Re: [PATCH v26 00/10] Simple Donor Migration for Proxy Execution

From: John Stultz

Date: Thu Apr 02 2026 - 14:37:56 EST


On Thu, Apr 2, 2026 at 8:51 AM Peter Zijlstra <peterz@xxxxxxxxxxxxx> wrote:
>
> On Fri, Mar 27, 2026 at 10:27:08PM +0530, K Prateek Nayak wrote:
>
> > So taking a step back, this is what we have today (at least the
> > common scenario):
> >
> > CPU0 (donor - A) CPU1 (owner - B)
> > ================ ================
> >
> > mutex_lock()
> > __set_current_state(TASK_INTERRUPTIBLE)
> > __set_task_blocked_on(M)
> > schedule()
> > /* Retained for proxy */
> > proxy_migrate_task()
> > ==================================> /* Migrates to CPU1 */
> > ...
> > send_sig(B)
> > signal_wake_up_state()
> > wake_up_state()
> > try_to_wake_up()
> > ttwu_runnable()
> > ttwu_do_wakeup() =============> /* A->__state = TASK_RUNNING */
> >
> > /*
> > * After this point ttwu_state_match()
> > * will fail for A so a mutex_unlock()
> > * will have to go through __schedule()
> > * for return migration.
> > */
> >
> > __schedule()
> > find_proxy_task()
> >
> > /* Scenario 1 - B sleeps */
> > __clear_task_blocked_on()
> > proxy_deactivate(A)
> > /* A->__state == TASK_RUNNING */
> > /* fallthrough */
> >
> > /* Scenario 2 - return migration after unlock() */
> > __clear_task_blocked_on()
> > /*
> > * At this point proxy stops.
> > * Much later after signal.
> > */
> > proxy_force_return()
> > schedule() <==================================
> > signal_pending_state()
> >
> > clear_task_blocked_on()
> > __set_current_state(TASK_RUNNING)
> >
> > ... /* return with -EINR */
> >
> >
> > Basically, a blocked donor has to wait for a mutex_unlock() before it
> > can go process the signal and bail out on the mutex_lock_interruptible()
> > which seems counter productive - but it is still okay from correctness
> > perspective.
> >
> > >
> > > One thing you *can* do it frob ttwu_runnable() to 'refuse' to wake the
> > > task, and then it goes into the normal path and will do the migration.
> > > I've done things like that before.
> > >
> > > Does that fix all the return-migration cases?
> >
> > Yes it does!
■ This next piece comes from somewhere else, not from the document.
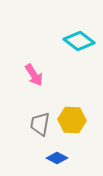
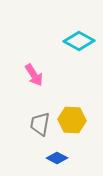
cyan diamond: rotated 8 degrees counterclockwise
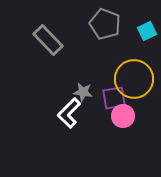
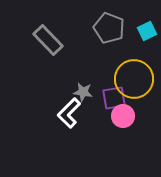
gray pentagon: moved 4 px right, 4 px down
If we handle the return via ttwu_runnable(), which is what
> > proxy_needs_return() in the next chunk of changes aims to do and we can
> > build the invariant that TASK_RUNNING + task_is_blocked() is an illegal
> > state outside of __schedule() which works well with ttwu_state_match().
> >
> > >
> > >> 2. Why does proxy_needs_return() (this comes later in John's tree but I
> > >> moved it up ahead) need the proxy_task_runnable_but_waking() override
> > >> of the ttwu_state_mach() machinery?
> > >> (https://github.com/johnstultz-work/linux-dev/commit/28ad4d3fa847b90713ca18a623d1ee7f73b648d9)
> > >
> > > Since it comes later, I've not seen it and not given it thought ;-)
> > >
> > > (I mean, I've probably seen it at some point, but being the gold-fish
> > > that I am, I have no recollection, so I might as well not have seen it).
> > >
> > > A brief look now makes me confused. The comment fails to describe how
> > > that situation could ever come to pass.
> >
> > That is a signal delivery happening before unlock which will force
> > TASK_RUNNING but since we are waiting on an unlock, the wakeup from
> > unlock will see TASK_RUNNING + PROXY_WAKING.
> >
> > We then later force it on the ttwu path to do return via
> > ttwu_runnable().
>
> So, I've not gone through all the cases yet, and it is *COMPLETELY*
> untested, but something like the below perhaps?
>

So, just to clarify, this suggestion is as an alternative to my
return-migration via ttwu logic (not included in the v26
simple-donor-migration chunk you've queued)?
https://github.com/johnstultz-work/linux-dev/commit/dfaa472f2a0b2f6a0c73083aaba5c55e256fdb56

I'm working on prepping that next chunk of the series (which includes
that logic) to send out here shortly (integrating the few bits I from
Prateek that I've managerd to get my head around).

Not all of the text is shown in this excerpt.